A quantitative evaluation method for determining the effect of tableting speed on the compression properties of pharmaceutical powders was investigated in this study. Cilostazol and ibuprofen were used as active pharmaceutical ingredients (APIs) and mixed with lactose monohydrate and microcrystalline cellulose. Viscoelasticity was examined to evaluate the raw material, and stress relaxation tests were conducted to determine the apparent viscosity and elasticity coefficients of the placebo and two APIs. Tablets were prepared using a compaction simulator and a rotary tablet press at the tableting speeds ranging from laboratory to commercial.
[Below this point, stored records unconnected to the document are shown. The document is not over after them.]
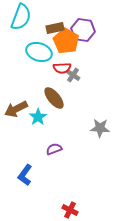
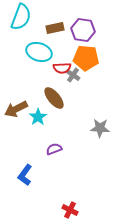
orange pentagon: moved 20 px right, 17 px down; rotated 25 degrees counterclockwise
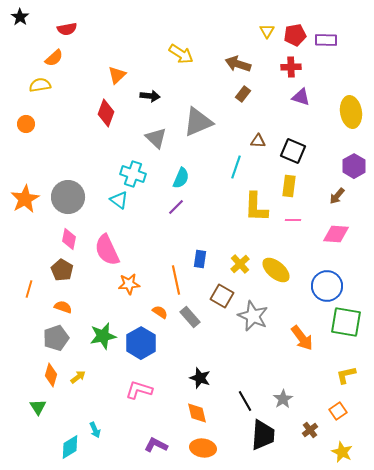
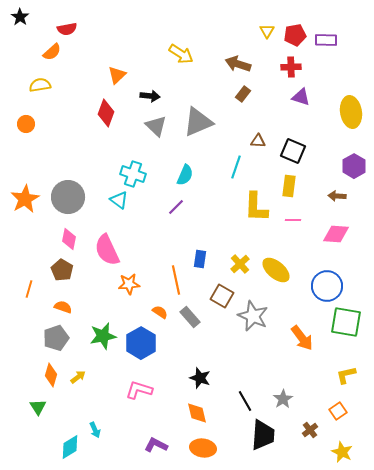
orange semicircle at (54, 58): moved 2 px left, 6 px up
gray triangle at (156, 138): moved 12 px up
cyan semicircle at (181, 178): moved 4 px right, 3 px up
brown arrow at (337, 196): rotated 54 degrees clockwise
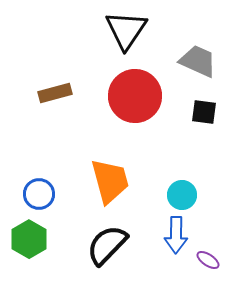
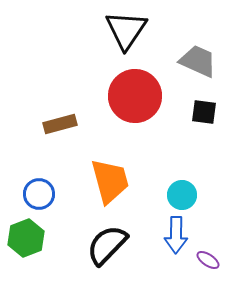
brown rectangle: moved 5 px right, 31 px down
green hexagon: moved 3 px left, 1 px up; rotated 9 degrees clockwise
The in-die or out-of-die strain rate sensitivity (SRS) indices were determined as a measure of the compressibility and compactibility. The results showed that the sensitivity of the out-of-die SRS was higher than that of the in-die SRS. The out-of-die SRS of ibuprofen 20% powder, which showed high elasticity and low viscosity, was 13.3-47.9%, whereas that of the placebo and cilostazol 20% (w/w) powder was <7.5%. A peripheral speed difference of more than 300 mm/s during the out-of-die SRS was sensitive enough to detect the capping tendency. Cilostazol, which has lower elasticity and higher viscosity than ibuprofen, was tested using powder mixtures with the API concentrations of 5-40%; the compressibility SRS was <5% for all API concentrations. In contrast, the compressibility SRS of ibuprofen increased from 4.8 to 81% depending on the API concentration. Using the compressibility SRS as an index, it was possible to extract the tableting speed-dependent compressibility characteristics of API from the powder mixtures containing API.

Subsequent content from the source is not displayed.